Antes da instauração do Cinemateca Paixão, o público de Macau tinha muito poucas escolhas, até o projeto ter nascido, como se fosse uma água pura e cristalina, introduzindo um sangue novo na esfera da arte do cinema na região. Isso não apenas oferece ao público mais liberdade na escolha além dos filmes comerciais convencionais, também fornece um terreno fértil para os cineastas da região, irrigando o desenvolvimento e o crescimento dos filmes locais. 

A Associação Audio-visual CUT perdeu o concurso público para a prestação de serviços de operação da Cinemateca Paixão e a decisão tomada do Instituto Cultural causou polémica.

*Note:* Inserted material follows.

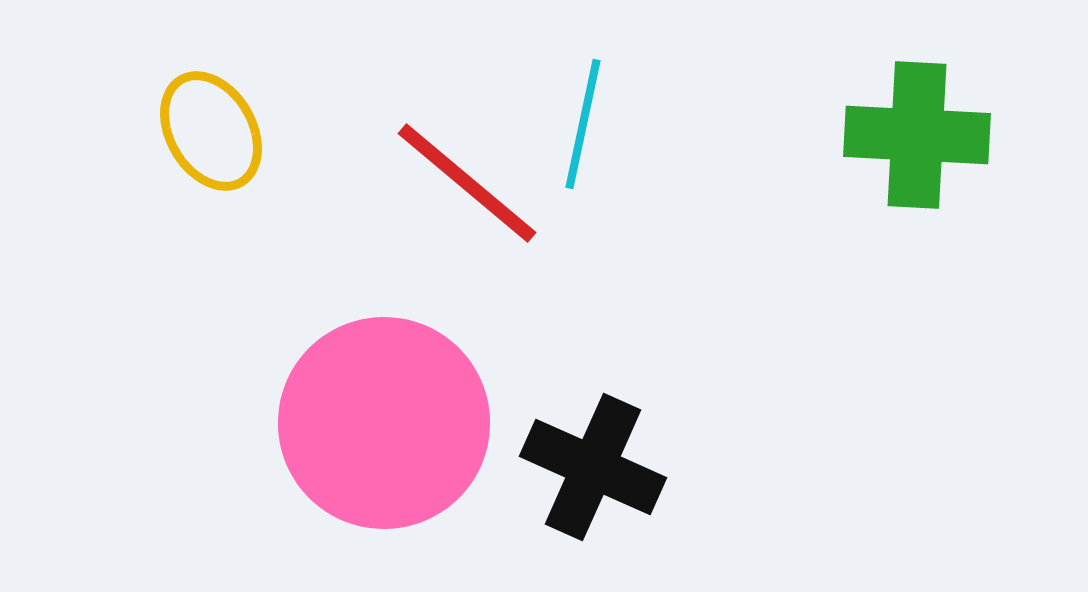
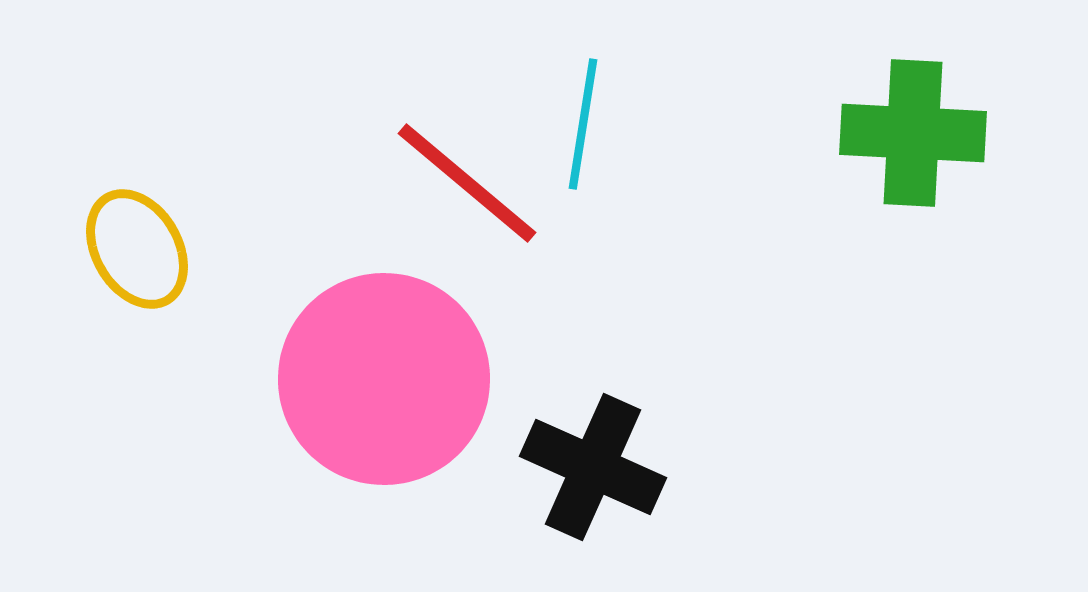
cyan line: rotated 3 degrees counterclockwise
yellow ellipse: moved 74 px left, 118 px down
green cross: moved 4 px left, 2 px up
pink circle: moved 44 px up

Um nome mal conhecido e “bimbo” (O nome da Companhia de Produção de Entretenimento e Cultura In Limitada em chinês literalmente significa “prosperidade deslumbrante”) foi anunciado como a nova gestão da Cinemateca Paixão, sobre a qual há pouca informação disponível e nunca tinha se apresentou frente ao público. Este não sabe quase nada sobre esta empresa. Na conferência de imprensa, a ambiguidade exibida pela responsável e o discurso vazio e repetido como o robô insensível, fez as pessoas perderem ainda mais a confiança. Diz-se que há uma entidade chinesa que investiu para filmar a telenovela “Filhos da Grande Baía” e o projecto do “Mlloywood” está lançado por investidores chineses. Uma água pura e cristalina vai logo ser envermelhada. É comum ouvir dizer que Macau é um deserto cultural. A chama incendida ainda não se enfogou e já morreu antes de seu nascimento.